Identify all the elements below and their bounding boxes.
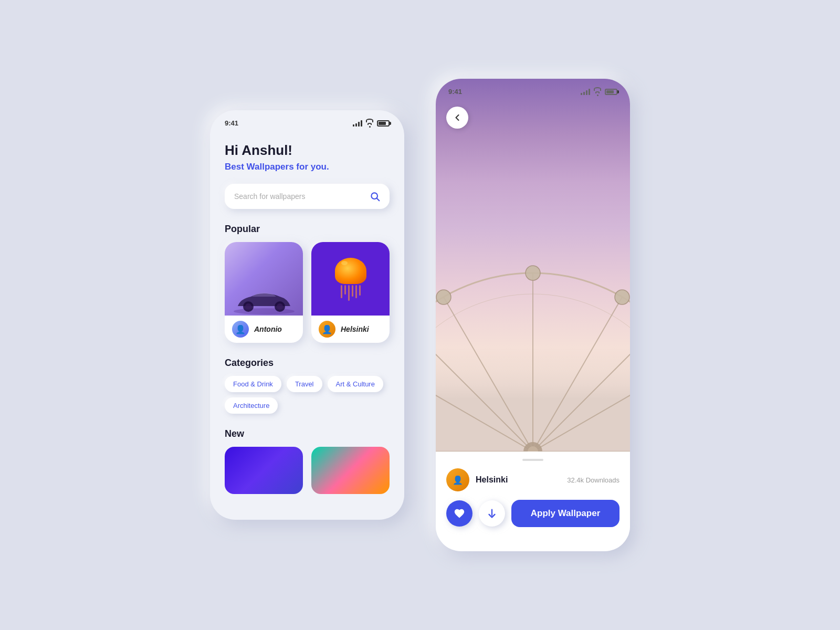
svg-line-16 [444,297,533,452]
categories-title: Categories [225,358,390,369]
svg-line-1 [377,198,380,201]
search-bar[interactable]: Search for wallpapers [225,184,390,209]
detail-bottom-panel: 👤 Helsinki 32.4k Downloads Apply [436,452,630,538]
heart-icon [454,508,465,519]
category-art-culture[interactable]: Art & Culture [328,376,383,392]
signal-icon [353,120,362,127]
category-travel[interactable]: Travel [287,376,322,392]
wallpaper-info-helsinki: 👤 Helsinki [311,316,390,343]
signal-icon-detail [581,89,590,95]
time-detail: 9:41 [448,88,462,96]
avatar-antonio: 👤 [232,321,249,338]
wifi-icon-detail [594,87,601,96]
battery-icon-detail [605,89,617,95]
phone-home: 9:41 Hi Anshul! [210,110,404,520]
svg-point-24 [436,290,451,304]
car-illustration [230,284,298,316]
category-architecture[interactable]: Architecture [225,397,278,414]
back-arrow-icon [452,112,463,123]
drag-indicator [522,459,543,461]
svg-point-21 [615,290,629,304]
svg-point-20 [526,266,540,280]
new-grid [225,447,390,494]
svg-point-2 [234,308,295,314]
svg-line-17 [436,362,533,452]
wallpaper-card-helsinki[interactable]: 👤 Helsinki [311,242,390,343]
detail-info-row: 👤 Helsinki 32.4k Downloads [446,468,620,491]
search-icon [370,191,380,202]
detail-wallpaper: 9:41 [436,79,630,452]
detail-actions: Apply Wallpaper [446,500,620,527]
author-helsinki: Helsinki [341,325,369,333]
wifi-icon [366,119,373,128]
new-title: New [225,428,390,439]
detail-author: 👤 Helsinki [446,468,508,491]
ferris-wheel-area [436,135,630,452]
svg-point-4 [245,303,251,310]
popular-title: Popular [225,224,390,235]
phone-detail: 9:41 [436,79,630,551]
categories-row: Food & Drink Travel Art & Culture Archit… [225,376,390,414]
svg-line-10 [533,326,630,452]
jellyfish-illustration [332,258,369,300]
detail-author-name: Helsinki [476,475,508,485]
download-button[interactable] [479,500,505,527]
greeting-text: Hi Anshul! [225,142,390,159]
status-bar-home: 9:41 [210,110,404,132]
wallpaper-info-antonio: 👤 Antonio [225,316,303,343]
new-section: New [225,428,390,494]
home-content: Hi Anshul! Best Wallpapers for you. Sear… [210,132,404,505]
download-icon [486,508,498,519]
ferris-wheel-illustration [436,200,630,452]
status-bar-detail: 9:41 [436,79,630,100]
phones-container: 9:41 Hi Anshul! [210,79,630,551]
avatar-helsinki: 👤 [319,321,335,338]
svg-line-15 [533,362,630,452]
subtitle-text: Best Wallpapers for you. [225,162,390,172]
battery-icon [377,120,390,127]
category-food-drink[interactable]: Food & Drink [225,376,281,392]
downloads-count: 32.4k Downloads [567,476,620,484]
popular-section: Popular [225,224,390,343]
thumb-car [225,242,303,316]
status-icons-home [353,119,390,128]
back-button[interactable] [446,107,468,129]
author-antonio: Antonio [254,325,282,333]
like-button[interactable] [446,500,472,527]
detail-avatar: 👤 [446,468,469,491]
categories-section: Categories Food & Drink Travel Art & Cul… [225,358,390,414]
apply-wallpaper-button[interactable]: Apply Wallpaper [511,500,620,527]
popular-grid: 👤 Antonio [225,242,390,343]
new-wallpaper-2[interactable] [311,447,390,494]
thumb-jellyfish [311,242,390,316]
svg-line-14 [533,297,622,452]
time-home: 9:41 [225,119,238,127]
wallpaper-card-antonio[interactable]: 👤 Antonio [225,242,303,343]
status-icons-detail [581,87,617,96]
new-wallpaper-1[interactable] [225,447,303,494]
svg-point-6 [277,303,283,310]
search-placeholder: Search for wallpapers [234,192,305,201]
svg-line-12 [436,326,533,452]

■ ■ ■

ACTIVITY ▸
Using the listing above, count how many lines contain the word "info" and, please, write only that number.

FINAL ANSWER ▸
3